Saturday, 8:00 AM.  70 degrees F, wind W, calm at present.  The sky is mostly blue and the barometer, although trending down, predicts the same.
        Rosebay Rhododendrons are hardy right along the lake shore, and they are blooming here and there in town.  The Lupines have begun to bloom and the roadsides will soon be resplendent with their blue, pink and white flowers.  The apple orchards will be pretty much in full bloom this weekend.
        Except for wrapping up some odds and ends, all the plants are delivered and the planting jobs are all done.    For reasons I will not go into nor dwell upon, I am not particularly happy with the way things went this spring.  I guess I am too much of a perfectionist about plants, people and things in general.  That means I am destined to be often dissatisfied.  Anyway, things always work out in spite of, or perhaps because of, my finicky standards.
        The neighborhood sign wars reached a new level of intensity today, the folks directly across the street putting up two anti-Walker signs.  I am now outnumbered on our corner by three to one.  I threatened to get another pro-Walker sign but  Joan says I should cool it, as the election, and the sign wars, will soon be over.

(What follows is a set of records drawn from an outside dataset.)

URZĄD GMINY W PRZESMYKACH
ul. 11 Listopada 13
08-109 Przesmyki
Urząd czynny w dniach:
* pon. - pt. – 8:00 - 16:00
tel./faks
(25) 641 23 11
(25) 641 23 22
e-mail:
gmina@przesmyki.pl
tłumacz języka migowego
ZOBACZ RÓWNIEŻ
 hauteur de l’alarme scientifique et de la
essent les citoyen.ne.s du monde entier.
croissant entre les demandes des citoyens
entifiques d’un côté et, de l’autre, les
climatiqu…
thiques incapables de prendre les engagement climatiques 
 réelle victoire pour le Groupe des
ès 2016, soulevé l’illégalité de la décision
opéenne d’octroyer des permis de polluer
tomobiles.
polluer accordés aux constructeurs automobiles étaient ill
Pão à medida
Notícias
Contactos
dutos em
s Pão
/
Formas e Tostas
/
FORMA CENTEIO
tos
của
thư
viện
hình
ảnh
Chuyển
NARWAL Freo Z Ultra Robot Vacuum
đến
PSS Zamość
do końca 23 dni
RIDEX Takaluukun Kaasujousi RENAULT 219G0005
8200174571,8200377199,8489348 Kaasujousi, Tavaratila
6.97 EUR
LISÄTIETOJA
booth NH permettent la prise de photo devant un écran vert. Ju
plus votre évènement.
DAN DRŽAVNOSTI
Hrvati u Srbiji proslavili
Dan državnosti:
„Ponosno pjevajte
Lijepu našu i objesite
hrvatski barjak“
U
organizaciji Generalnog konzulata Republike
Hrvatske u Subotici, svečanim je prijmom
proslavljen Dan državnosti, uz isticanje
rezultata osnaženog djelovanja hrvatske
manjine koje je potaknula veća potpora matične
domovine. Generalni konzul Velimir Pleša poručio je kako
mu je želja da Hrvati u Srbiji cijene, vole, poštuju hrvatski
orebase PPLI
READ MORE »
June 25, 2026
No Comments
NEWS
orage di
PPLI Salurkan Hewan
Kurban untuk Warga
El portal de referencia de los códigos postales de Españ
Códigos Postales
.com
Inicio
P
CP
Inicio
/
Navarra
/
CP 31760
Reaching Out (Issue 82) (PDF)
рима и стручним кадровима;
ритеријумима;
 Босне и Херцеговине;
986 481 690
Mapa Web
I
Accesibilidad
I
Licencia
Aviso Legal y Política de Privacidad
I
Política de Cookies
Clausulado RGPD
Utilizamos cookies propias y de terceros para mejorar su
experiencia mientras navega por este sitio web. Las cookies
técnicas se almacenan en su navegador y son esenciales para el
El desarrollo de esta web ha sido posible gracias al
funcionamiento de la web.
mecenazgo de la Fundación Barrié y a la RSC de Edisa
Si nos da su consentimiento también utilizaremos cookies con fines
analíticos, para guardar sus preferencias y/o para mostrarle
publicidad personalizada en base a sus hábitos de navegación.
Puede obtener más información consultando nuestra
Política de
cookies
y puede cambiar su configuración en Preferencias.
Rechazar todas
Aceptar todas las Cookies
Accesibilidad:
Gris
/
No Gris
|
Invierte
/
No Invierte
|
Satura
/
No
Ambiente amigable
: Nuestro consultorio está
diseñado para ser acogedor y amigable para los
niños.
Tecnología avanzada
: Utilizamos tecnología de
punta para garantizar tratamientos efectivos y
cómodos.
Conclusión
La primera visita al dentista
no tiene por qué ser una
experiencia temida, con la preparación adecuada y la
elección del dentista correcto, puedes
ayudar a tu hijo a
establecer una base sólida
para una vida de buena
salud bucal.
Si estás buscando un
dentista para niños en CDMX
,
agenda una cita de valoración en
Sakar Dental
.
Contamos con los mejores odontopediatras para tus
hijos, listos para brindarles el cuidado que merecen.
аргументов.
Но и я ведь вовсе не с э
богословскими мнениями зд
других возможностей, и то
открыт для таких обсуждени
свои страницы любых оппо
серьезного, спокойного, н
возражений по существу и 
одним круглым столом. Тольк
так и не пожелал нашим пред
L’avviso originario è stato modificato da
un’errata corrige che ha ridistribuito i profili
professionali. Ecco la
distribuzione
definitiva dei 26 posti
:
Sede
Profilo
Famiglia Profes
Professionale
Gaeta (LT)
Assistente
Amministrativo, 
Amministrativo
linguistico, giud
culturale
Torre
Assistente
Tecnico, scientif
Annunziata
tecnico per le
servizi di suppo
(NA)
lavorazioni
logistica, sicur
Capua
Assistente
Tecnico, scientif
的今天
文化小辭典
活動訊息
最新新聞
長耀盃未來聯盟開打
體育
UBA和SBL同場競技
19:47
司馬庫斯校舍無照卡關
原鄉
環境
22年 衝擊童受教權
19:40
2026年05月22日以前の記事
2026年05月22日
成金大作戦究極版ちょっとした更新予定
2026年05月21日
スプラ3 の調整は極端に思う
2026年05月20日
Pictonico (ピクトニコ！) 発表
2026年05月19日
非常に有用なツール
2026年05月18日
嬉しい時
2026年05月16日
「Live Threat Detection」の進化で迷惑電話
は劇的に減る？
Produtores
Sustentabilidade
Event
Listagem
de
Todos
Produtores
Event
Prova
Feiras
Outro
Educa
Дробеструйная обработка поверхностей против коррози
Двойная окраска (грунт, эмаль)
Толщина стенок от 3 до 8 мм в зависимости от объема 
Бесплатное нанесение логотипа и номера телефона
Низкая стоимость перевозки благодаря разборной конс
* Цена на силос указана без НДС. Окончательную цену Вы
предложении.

        I see where the ungrateful child who is the co-founder of Facebook and an instant billionaire has renounced his US citizenship and is moving to Singapore to escape U.S. income taxes and become a “citizen of the world.”  A bill has been introduced in the Senate to stop this kind of tax dodge and never allow such a tax dodger to return to this country.  I don’t  know if such a law, if passed, could be enforced against him as it would be obviously ex-post facto and therefore unconstitutional to apply it to him.  I have a better idea.
        I think we should rather emulate the Amish, and shun him. No American should ever communicate with him again, never mention his name.  Do I think our society would ever have that kind of unity and discipline? Nope. But I wonder if the youngster  ever read “The Man Without A Country,” by Edward Everett Hale.  I’d send him a copy, if I could remember his name.